I find a quiet, small, indoor space and begin training with focus work first and foremost. I want to be able to control the environment, and I want to be the most exciting element in the room.
Any behavior you reward will increase, and you want to create this bond and this habit of checking in with your dog from the get-go. Put this on cue — say your dog’s name, and mark her head turn and eye contact with “Yes!” and a treat. Do this until you get 80 percent reliability in that enclosed space. Then, and only then, move to other spaces.
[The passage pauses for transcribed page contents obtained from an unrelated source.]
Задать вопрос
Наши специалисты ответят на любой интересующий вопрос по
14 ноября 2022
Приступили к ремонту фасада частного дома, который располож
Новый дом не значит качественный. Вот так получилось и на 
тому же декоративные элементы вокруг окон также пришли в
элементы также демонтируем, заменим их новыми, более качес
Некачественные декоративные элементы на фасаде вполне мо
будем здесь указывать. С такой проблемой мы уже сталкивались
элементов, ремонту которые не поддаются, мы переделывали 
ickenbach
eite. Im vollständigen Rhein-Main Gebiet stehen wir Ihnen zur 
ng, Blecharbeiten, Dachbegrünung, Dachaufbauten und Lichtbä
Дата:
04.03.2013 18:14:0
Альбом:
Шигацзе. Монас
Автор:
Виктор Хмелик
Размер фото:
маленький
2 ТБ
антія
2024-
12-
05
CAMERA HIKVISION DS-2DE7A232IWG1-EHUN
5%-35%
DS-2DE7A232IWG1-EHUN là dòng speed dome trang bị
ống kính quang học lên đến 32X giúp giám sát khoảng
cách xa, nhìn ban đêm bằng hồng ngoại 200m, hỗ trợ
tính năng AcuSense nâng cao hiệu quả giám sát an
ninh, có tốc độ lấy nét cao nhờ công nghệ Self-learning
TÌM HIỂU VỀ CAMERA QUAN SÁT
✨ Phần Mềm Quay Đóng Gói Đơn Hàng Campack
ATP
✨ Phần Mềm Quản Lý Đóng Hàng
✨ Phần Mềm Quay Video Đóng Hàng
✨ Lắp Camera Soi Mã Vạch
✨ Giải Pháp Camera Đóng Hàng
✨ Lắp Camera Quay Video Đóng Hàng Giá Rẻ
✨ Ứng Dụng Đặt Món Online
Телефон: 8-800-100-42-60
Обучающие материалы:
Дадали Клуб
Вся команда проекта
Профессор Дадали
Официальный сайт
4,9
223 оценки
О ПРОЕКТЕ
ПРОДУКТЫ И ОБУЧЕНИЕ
You could walk to the closed door of the room when your dog checks out or gets busy smelling something. Your dog will likely get excited to be able to go out and will come trotting or galloping over to you and the door. When she does, praise and take a few steps back while using your cue word “Come” or “Here.” Every time (in the beginning) she comes to you, praise and treat.
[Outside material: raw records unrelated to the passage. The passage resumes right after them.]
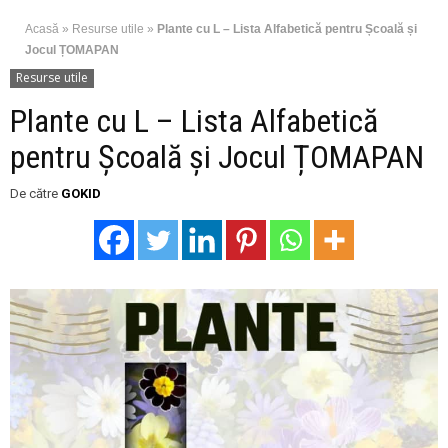
Acasă
»
Resurse utile
»
Plante cu L – Lista Alfabetică pentru Școală și
Jocul ȚOMAPAN
Resurse utile
Plante cu L – Lista Alfabetică
pentru Școală și Jocul ȚOMAPAN
De către
GOKID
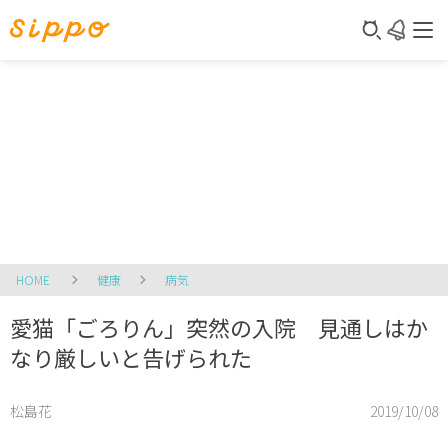
HOME
健康
病気
愛猫「ごろりん」突然の入院 見通しはか
なり厳しいと告げられた
松島花
2019/10/08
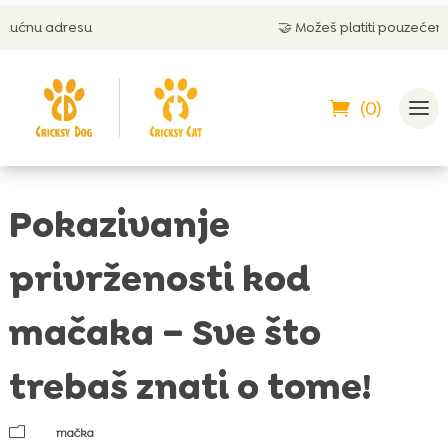
🤝 Možeš platiti pouzećem
(0)
Pokazivanje
privrženosti kod
mačaka – Sve što
trebaš znati o tome!
m
mačka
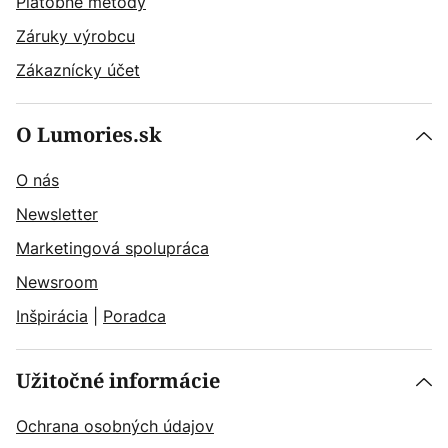
Platobné metódy
Záruky výrobcu
Zákaznícky účet
O Lumories.sk
O nás
Newsletter
Marketingová spolupráca
Newsroom
Inšpirácia
|
Poradca
Užitočné informácie
Ochrana osobných údajov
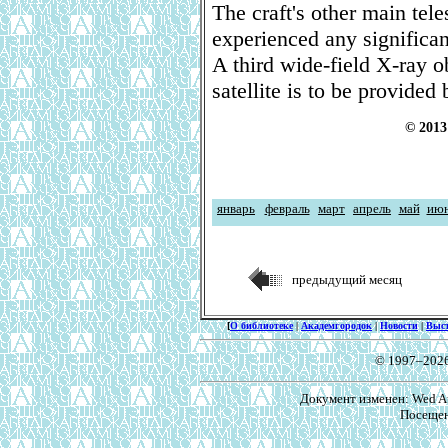
The craft's other main tele
experienced any significan
A third wide-field X-ray o
satellite is to be provided
© 2013 
январь
февраль
март
апрель
май
ию
предыдущий месяц
[
О библиотеке
|
Академгородок
|
Новости
|
Выс
© 1997–202
Документ изменен: Wed Au
Посещен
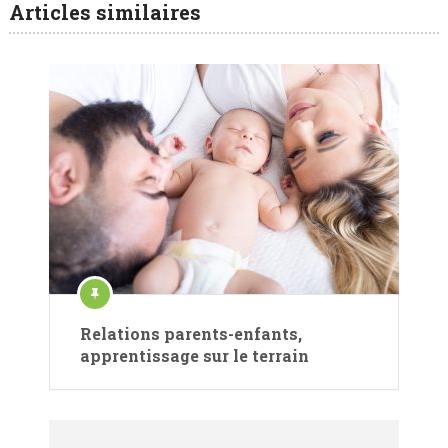
Articles similaires
Relations parents-enfants,
apprentissage sur le terrain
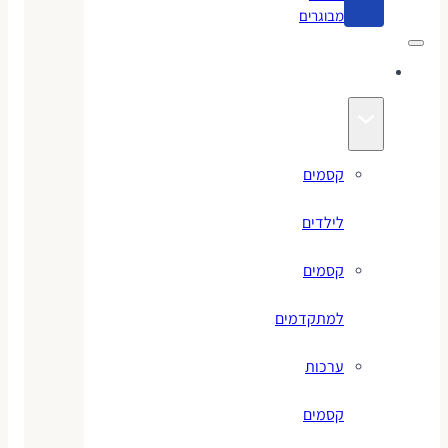
מבוגרים
קסמים
קסמים
לילדים
קסמים
למתקדמים
ערכות
קסמים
I prefer harnesses, as they do not damage the sensitive neck area and no, they do not encourage or teach your dog to pull. Show your dog the harness and reward her curiosity and investigation of it. Next begin to acclimate your dog to a harness being put on — go slowly and go at your dog’s pace. Be relaxed and happy as you set about this training because you want your dog to have a happy association with her harness.
Repeat reinforcing eye contact and coming to you. Next introduce the leash, then attach it once your dog is comfortable with it. At this point, I use my treats to train the dog to stay beside me and to not lunge ahead of me. I do so by dropping a tasty morsel by my left foot. The dog moves in to gobble it up, and I take a few short steps forward. The dog catches up and is looking up at me because I have previously trained eye contact. I say “Yes!” and drop another treat to my left foot. The dog eats while I am stepping forward. Every time she catches up, I show excitement and mark it with a “Yes!” The dog learns in very short order that being beside me is a wonderful place to be.
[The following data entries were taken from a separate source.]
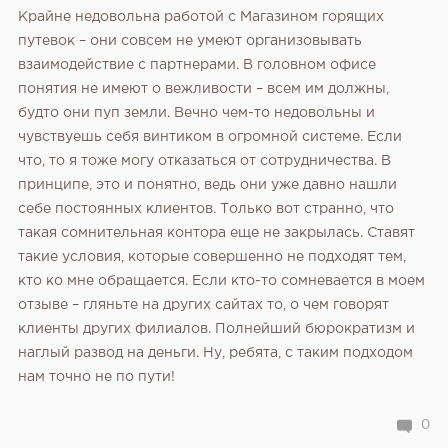
Крайне недовольна работой с Магазином горящих
путевок – они совсем не умеют организовывать
взаимодействие с партнерами. В головном офисе
понятия не имеют о вежливости – всем им должны,
будто они пуп земли. Вечно чем-то недовольны и
чувствуешь себя винтиком в огромной системе. Если
что, то я тоже могу отказаться от сотрудничества. В
принципе, это и понятно, ведь они уже давно нашли
себе постоянных клиентов. Только вот странно, что
такая сомнительная контора еще не закрылась. Ставят
такие условия, которые совершенно не подходят тем,
кто ко мне обращается. Если кто-то сомневается в моем
отзыве – гляньте на других сайтах то, о чем говорят
клиенты других филиалов. Полнейший бюрократизм и
наглый развод на деньги. Ну, ребята, с таким подходом
нам точно не по пути!
0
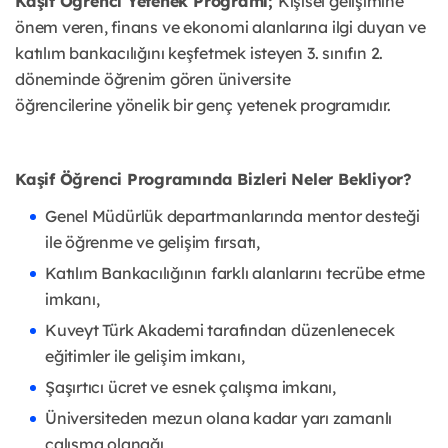
Kaşif Öğrenci Yetenek Programı;
Kişisel gelişimine
önem veren, finans ve ekonomi alanlarına ilgi duyan
ve
katılım bankacılığını keşfetmek isteyen 3. sınıfın 2.
döneminde öğrenim gören üniversite
öğrencilerine
yönelik bir genç yetenek programıdır.
Kaşif Öğrenci Programında Bizleri Neler Bekliyor?
Genel Müdürlük departmanlarında mentor desteği
ile öğrenme ve gelişim fırsatı,
Katılım Bankacılığının farklı alanlarını tecrübe etme
imkanı,
Kuveyt Türk Akademi tarafından düzenlenecek
eğitimler ile gelişim imkanı,
Şaşırtıcı ücret ve esnek çalışma imkanı,
Üniversiteden mezun olana kadar yarı zamanlı
çalışma olanağı,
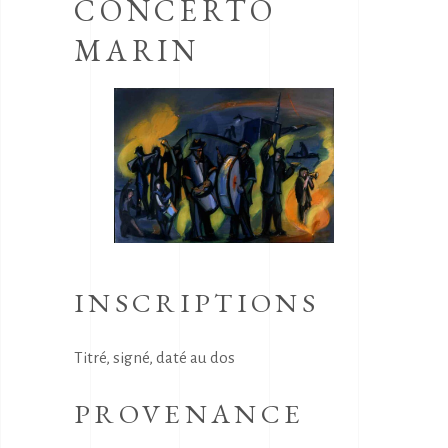
CONCERTO
MARIN
INSCRIPTIONS
Titré, signé, daté au dos
PROVENANCE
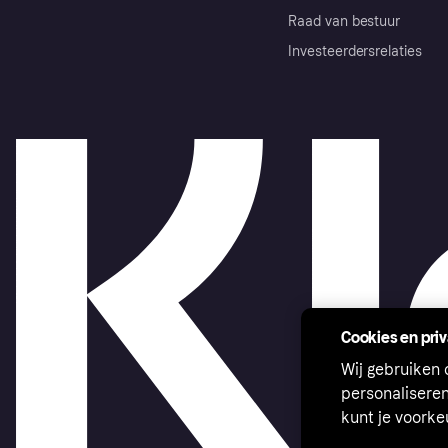
Raad van bestuur
Investeerdersrelaties
Cookies en pri
Wij gebruiken
personalisere
kunt je voork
And I wait a second or two. The dog gets curious and looks back at me, and I mark that with a “Yes!” and turn and go the other direction. When the dog catches up with me, I begin anew the food drop to my left foot, etc.
I back off the treats and use praise and excitement to let the dog know she’s done a great thing. I still carry treats and keep them in the rotation now and again — all of us need motivation!
Once you have mastered turns and gait changes in your enclosed space, take the training to a fenced yard area. Once that is 80 percent proficient, then you are finally ready for the world at large — but even then, be prepared to train your dog as to what you expect of her. And remember: Rewarded behavior increases!
Tell us: Has your dog mastered loose-leash walking? What were your secrets to success?
Annie Phenix, CPDT-KA, is a professional dog trainer based in Utah. She is a force-free trainer specializing in working with troubled dogs. She is the author of The Midnight Dog Walkers: Positive Training and Practical Advice for Living with Reactive and Aggressive Dogs. For more information, visit phenixdogs.com.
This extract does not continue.